* **Task requirements**: What is needed is an exact copy of the entries below, with the pictures left out.

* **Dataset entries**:

:::

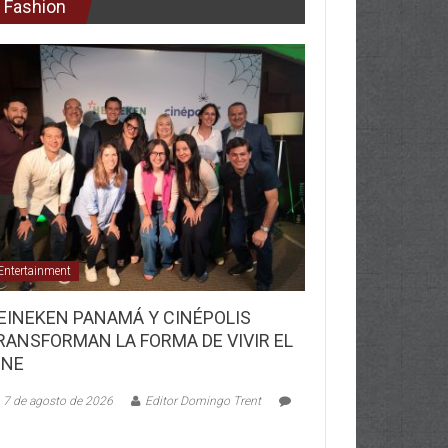
Fashion
Entertainment
EINEKEN PANAMÁ Y CINÉPOLIS
RANSFORMAN LA FORMA DE VIVIR EL
INE
7 de agosto de 2026
Editor Domingo Trent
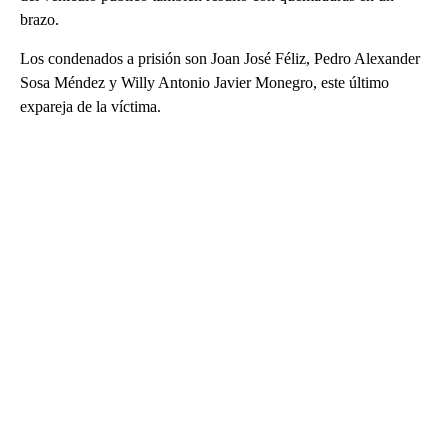
brazo.
Los condenados a prisión son Joan José Féliz, Pedro Alexander
Sosa Méndez y Willy Antonio Javier Monegro, este último
expareja de la víctima.
A
D
V
E
R
TI
S
E
M
E
N
T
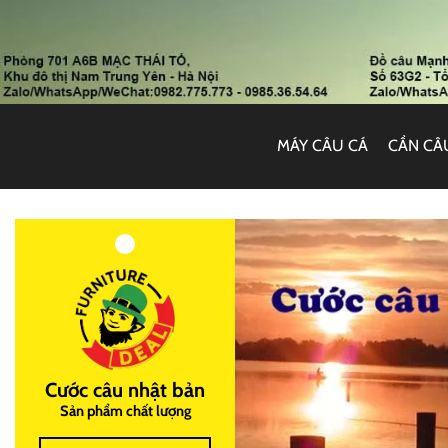
MÁY CÂU CÁ
CẦN CÂ
Cước câu nhật bản
Sản phẩm chất lượng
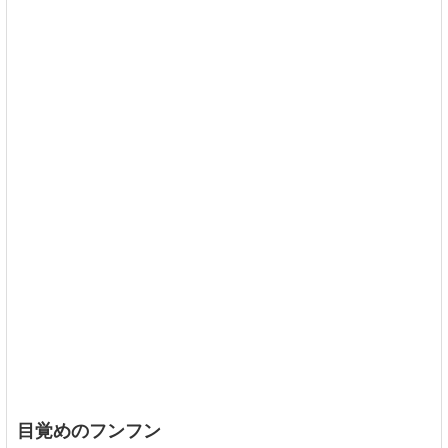
目覚めのフンフン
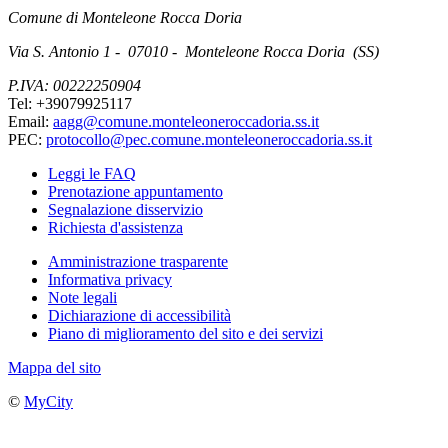
Comune di Monteleone Rocca Doria
Via S. Antonio 1 - 07010 - Monteleone Rocca Doria (SS)
P.IVA: 00222250904
Tel: +39079925117
Email:
aagg@comune.monteleoneroccadoria.ss.it
PEC:
protocollo@pec.comune.monteleoneroccadoria.ss.it
Leggi le FAQ
Prenotazione appuntamento
Segnalazione disservizio
Richiesta d'assistenza
Amministrazione trasparente
Informativa privacy
Note legali
Dichiarazione di accessibilità
Piano di miglioramento del sito e dei servizi
Mappa del sito
©
MyCity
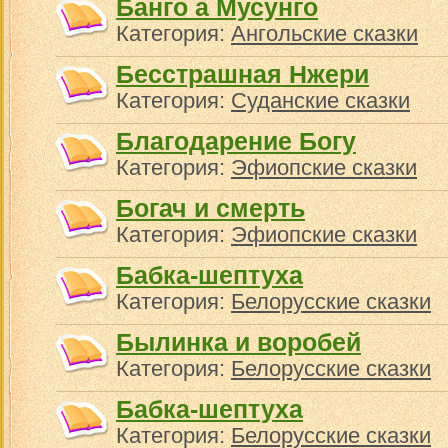
Банго а Мусунго
Категория:
Ангольские сказки
Бесстрашная Нжери
Категория:
Суданские сказки
Благодарение Богу
Категория:
Эфиопские сказки
Богач и смерть
Категория:
Эфиопские сказки
Бабка-шептуха
Категория:
Белорусские сказки
Былинка и воробей
Категория:
Белорусские сказки
Бабка-шептуха
Категория:
Белорусские сказки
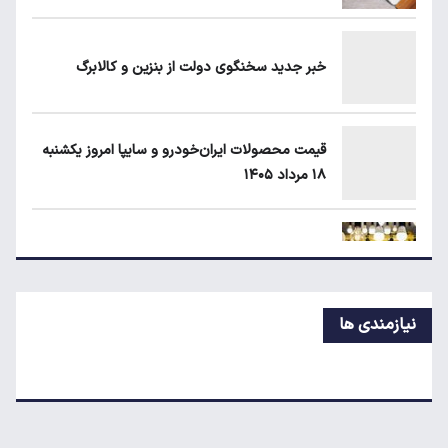
یارانه نقدی و کالابرگ این افراد حذف شد
خبر جدید سخنگوی دولت از بنزین و کالابرگ
طلا، دلار یا بورس؛ بهترین سرمایه‌گذاری در سایه
سنگین تورم
قیمت محصولات ایران‌خودرو و سایپا امروز یکشنبه
۱۸ مرداد ۱۴۰۵
لبنیات دوباره گران می‌شود؟
پشت‌پرده افزایش قبوض آب و برق برخی مشترکان
نیازمندی ها
قیمت طلا، سکه و دلار امروز یکشنبه ۱۸ مرداد ۱۴۰۵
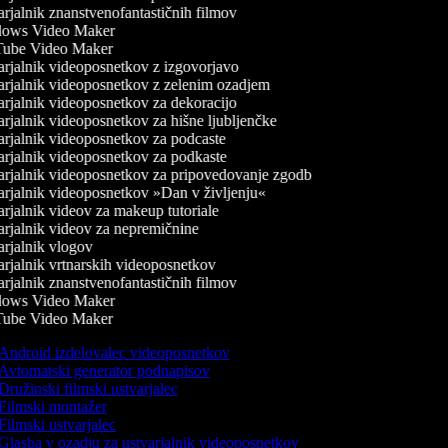
rjalnik znanstvenofantastičnih filmov
ows Video Maker
ube Video Maker
rjalnik videoposnetkov z izgovorjavo
rjalnik videoposnetkov z zelenim ozadjem
rjalnik videoposnetkov za dekoracijo
rjalnik videoposnetkov za hišne ljubljenčke
rjalnik videoposnetkov za podcaste
rjalnik videoposnetkov za podkaste
rjalnik videoposnetkov za pripovedovanje zgodb
rjalnik videoposnetkov »Dan v življenju«
rjalnik videov za makeup tutoriale
rjalnik videov za nepremičnine
rjalnik vlogov
rjalnik vrtnarskih videoposnetkov
rjalnik znanstvenofantastičnih filmov
ows Video Maker
ube Video Maker
Android izdelovalec videoposnetkov
Avtomatski generator podnapisov
Družinski filmski ustvarjalec
Filmski montažer
Filmski ustvarjalec
Glasba v ozadju za ustvarjalnik videoposnetkov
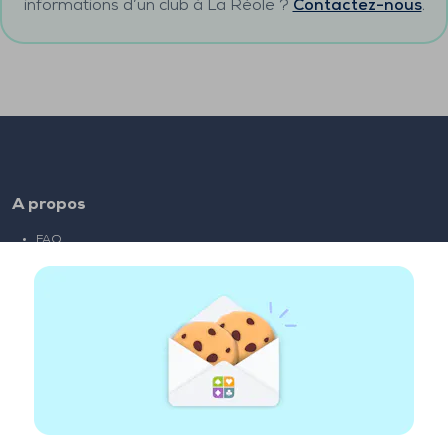
informations d’un club à
La Réole
?
Contactez-nous
.
A propos
FAQ
Emploi
Liens partenaires
Liens utiles
Compte
Contact
Jouer sur le web
Jouer sur mobile
Clubs de bridge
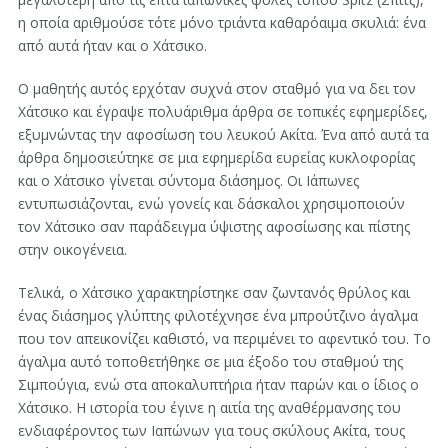
η οποία αριθμούσε τότε μόνο τριάντα καθαρόαιμα σκυλιά: ένα
από αυτά ήταν και ο Χάτσικο.
Ο μαθητής αυτός ερχόταν συχνά στον σταθμό για να δει τον
Χάτσικο και έγραψε πολυάριθμα άρθρα σε τοπικές εφημερίδες,
εξυμνώντας την αφοσίωση του λευκού Ακίτα. Ένα από αυτά τα
άρθρα δημοσιεύτηκε σε μια εφημερίδα ευρείας κυκλοφορίας
και ο Χάτσικο γίνεται σύντομα διάσημος. Οι Ιάπωνες
εντυπωσιάζονται, ενώ γονείς και δάσκαλοι χρησιμοποιούν
τον Χάτσικο σαν παράδειγμα ύψιστης αφοσίωσης και πίστης
στην οικογένεια.
Τελικά, ο Χάτσικο χαρακτηρίστηκε σαν ζωντανός θρύλος και
ένας διάσημος γλύπτης φιλοτέχνησε ένα μπρούτζινο άγαλμα
που τον απεικονίζει καθιστό, να περιμένει το αφεντικό του. Το
άγαλμα αυτό τοποθετήθηκε σε μια έξοδο του σταθμού της
Σιμπούγια, ενώ στα αποκαλυπτήρια ήταν παρών και ο ίδιος ο
Χάτσικο. Η ιστορία του έγινε η αιτία της αναθέρμανσης του
ενδιαφέροντος των Ιαπώνων για τους σκύλους Ακίτα, τους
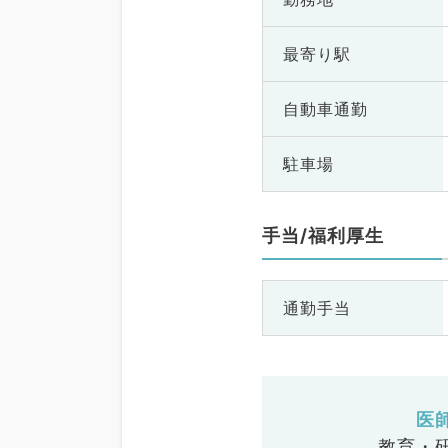
最寄り駅
自動車通勤
駐車場
手当/福利厚生
通勤手当
医
教育・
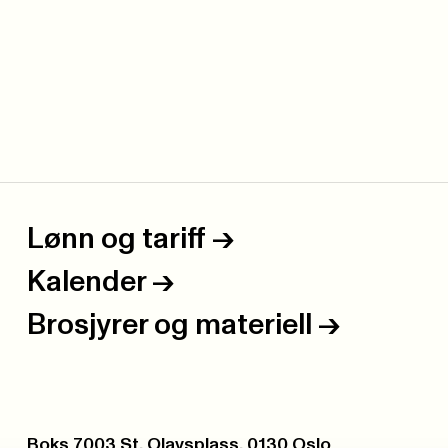
Lønn og tariff
->
Kalender
->
Brosjyrer og materiell
->
Postboks:
Boks 7003 St. Olavsplass, 0130 Oslo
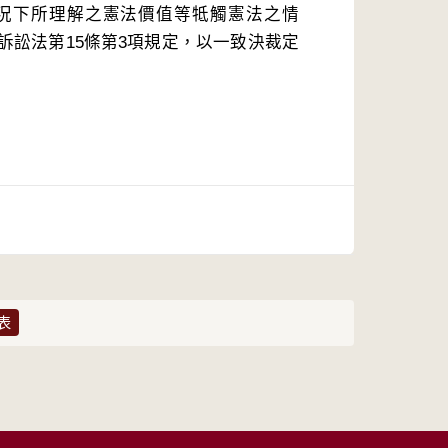
況下所理解之憲法價值等牴觸憲法之情
訴訟法第15條第3項規定，以一致決裁定
表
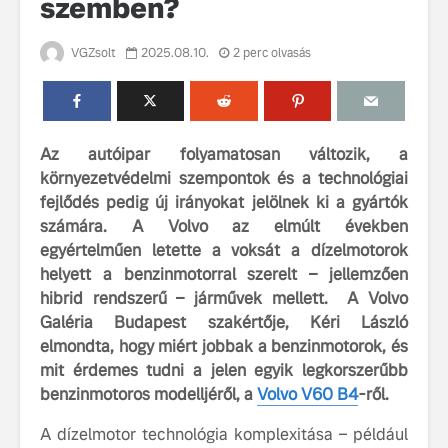
szemben?
VGZsolt
2025.08.10.
2 perc olvasás
Az autóipar folyamatosan változik, a
környezetvédelmi szempontok és a technológiai
Volvo élmények a
A Volvo C
fejlődés pedig új irányokat jelölnek ki a gyártók
Lajvér Pikniken
bemutatja
számára. A Volvo az elmúlt években
gondosan
Milliók számára lett
megalkoto
egyértelműen letette a voksát a dízelmotorok
elérhető a Volvo
betűtípusá
helyett a benzinmotorral szerelt – jellemzően
Car UX élmény
amelynek
hibrid rendszerű – járművek mellett. A Volvo
tervezése
Galéria Budapest szakértője, Kéri László
Az új Volvo EX60 új
biztonság 
elmondta, hogy miért jobbak a benzinmotorok, és
szintre emeli a
vezérelvk
fenntarthatóságot
mit érdemes tudni a jelen egyik legkorszerűbb
Az autó, 
benzinmotoros modelljéről, a
Volvo V60 B4
-ről.
megváltoz
játékszab
A dízelmotor technológia komplexitása – például
ismerje me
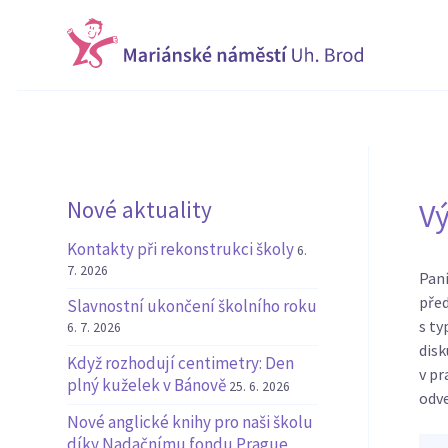
Nové aktuality
Vý
Kontakty při rekonstrukci školy
6.
7. 2026
Paní
před
Slavnostní ukončení školního roku
s ty
6. 7. 2026
disk
Když rozhodují centimetry: Den
v pr
plný kuželek v Bánově
25. 6. 2026
odve
Nové anglické knihy pro naši školu
díky Nadačnímu fondu Prague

:::

* **Your solution**:
Fashion
Entertainment
EINEKEN PANAMÁ Y CINÉPOLIS
RANSFORMAN LA FORMA DE VIVIR EL
INE
7 de agosto de 2026
Editor Domingo Trent
brazo.
Los condenados a prisión son Joan José Féliz, Pedro Alexander
Sosa Méndez y Willy Antonio Javier Monegro, este último
expareja de la víctima.
A
D
V
E
R
TI
S
E
M
E
N
T
MÁY CÂU CÁ
CẦN CÂ
Cước câu nhật bản
Sản phẩm chất lượng
目覚めのフンフン
Comune di Monteleone Rocca Doria
Via S. Antonio 1 - 07010 - Monteleone Rocca Doria (SS)
P.IVA: 00222250904
Tel: +39079925117
Email:
aagg@comune.monteleoneroccadoria.ss.it
PEC:
protocollo@pec.comune.monteleoneroccadoria.ss.it
Leggi le FAQ
Prenotazione appuntamento
Segnalazione disservizio
Richiesta d'assistenza
Amministrazione trasparente
Informativa privacy
Note legali
Dichiarazione di accessibilità
Piano di miglioramento del sito e dei servizi
Mappa del sito
©
MyCity
Банго а Мусунго
Категория:
Ангольские сказки
Бесстрашная Нжери
Категория:
Суданские сказки
Благодарение Богу
Категория:
Эфиопские сказки
Богач и смерть
Категория:
Эфиопские сказки
Бабка-шептуха
Категория:
Белорусские сказки
Былинка и воробей
Категория:
Белорусские сказки
Бабка-шептуха
Категория:
Белорусские сказки
یارانه نقدی و کالابرگ این افراد حذف شد
خبر جدید سخنگوی دولت از بنزین و کالابرگ
طلا، دلار یا بورس؛ بهترین سرمایه‌گذاری در سایه
سنگین تورم
قیمت محصولات ایران‌خودرو و سایپا امروز یکشنبه
۱۸ مرداد ۱۴۰۵
لبنیات دوباره گران می‌شود؟
پشت‌پرده افزایش قبوض آب و برق برخی مشترکان
نیازمندی ها
قیمت طلا، سکه و دلار امروز یکشنبه ۱۸ مرداد ۱۴۰۵
rjalnik znanstvenofantastičnih filmov
ows Video Maker
ube Video Maker
rjalnik videoposnetkov z izgovorjavo
rjalnik videoposnetkov z zelenim ozadjem
rjalnik videoposnetkov za dekoracijo
rjalnik videoposnetkov za hišne ljubljenčke
rjalnik videoposnetkov za podcaste
rjalnik videoposnetkov za podkaste
rjalnik videoposnetkov za pripovedovanje zgodb
rjalnik videoposnetkov »Dan v življenju«
rjalnik videov za makeup tutoriale
rjalnik videov za nepremičnine
rjalnik vlogov
rjalnik vrtnarskih videoposnetkov
rjalnik znanstvenofantastičnih filmov
ows Video Maker
ube Video Maker
Android izdelovalec videoposnetkov
Avtomatski generator podnapisov
Družinski filmski ustvarjalec
Filmski montažer
Filmski ustvarjalec
Glasba v ozadju za ustvarjalnik videoposnetkov
informations d’un club à
La Réole
?
Contactez-nous
.
A propos
FAQ
Emploi
Liens partenaires
Liens utiles
Compte
Contact
Jouer sur le web
Jouer sur mobile
Clubs de bridge
η οποία αριθμούσε τότε μόνο τριάντα καθαρόαιμα σκυλιά: ένα
από αυτά ήταν και ο Χάτσικο.
Ο μαθητής αυτός ερχόταν συχνά στον σταθμό για να δει τον
Χάτσικο και έγραψε πολυάριθμα άρθρα σε τοπικές εφημερίδες,
εξυμνώντας την αφοσίωση του λευκού Ακίτα. Ένα από αυτά τα
άρθρα δημοσιεύτηκε σε μια εφημερίδα ευρείας κυκλοφορίας
και ο Χάτσικο γίνεται σύντομα διάσημος. Οι Ιάπωνες
εντυπωσιάζονται, ενώ γονείς και δάσκαλοι χρησιμοποιούν
τον Χάτσικο σαν παράδειγμα ύψιστης αφοσίωσης και πίστης
στην οικογένεια.
Τελικά, ο Χάτσικο χαρακτηρίστηκε σαν ζωντανός θρύλος και
ένας διάσημος γλύπτης φιλοτέχνησε ένα μπρούτζινο άγαλμα
που τον απεικονίζει καθιστό, να περιμένει το αφεντικό του. Το
άγαλμα αυτό τοποθετήθηκε σε μια έξοδο του σταθμού της
Σιμπούγια, ενώ στα αποκαλυπτήρια ήταν παρών και ο ίδιος ο
Χάτσικο. Η ιστορία του έγινε η αιτία της αναθέρμανσης του
ενδιαφέροντος των Ιαπώνων για τους σκύλους Ακίτα, τους
最寄り駅
自動車通勤
駐車場
手当/福利厚生
通勤手当
医
教育・
Lønn og tariff
->
Kalender
->
Brosjyrer og materiell
->
Postboks:
Boks 7003 St. Olavsplass, 0130 Oslo
況下所理解之憲法價值等牴觸憲法之情
訴訟法第15條第3項規定，以一致決裁定
表
szemben?
VGZsolt
2025.08.10.
2 perc olvasás
Az autóipar folyamatosan változik, a
környezetvédelmi szempontok és a technológiai
Volvo élmények a
A Volvo C
fejlődés pedig új irányokat jelölnek ki a gyártók
Lajvér Pikniken
bemutatja
számára. A Volvo az elmúlt években
gondosan
Milliók számára lett
megalkoto
egyértelműen letette a voksát a dízelmotorok
elérhető a Volvo
betűtípusá
helyett a benzinmotorral szerelt – jellemzően
Car UX élmény
amelynek
hibrid rendszerű – járművek mellett. A Volvo
tervezése
Galéria Budapest szakértője, Kéri László
Az új Volvo EX60 új
biztonság 
elmondta, hogy miért jobbak a benzinmotorok, és
szintre emeli a
vezérelvk
fenntarthatóságot
mit érdemes tudni a jelen egyik legkorszerűbb
Az autó, 
benzinmotoros modelljéről, a
Volvo V60 B4
-ről.
megváltoz
játékszab
A dízelmotor technológia komplexitása – például
ismerje me
Nové aktuality
Vý
Kontakty při rekonstrukci školy
6.
7. 2026
Paní
před
Slavnostní ukončení školního roku
s ty
6. 7. 2026
disk
Když rozhodují centimetry: Den
v pr
plný kuželek v Bánově
25. 6. 2026
odve
Nové anglické knihy pro naši školu
díky Nadačnímu fondu Prague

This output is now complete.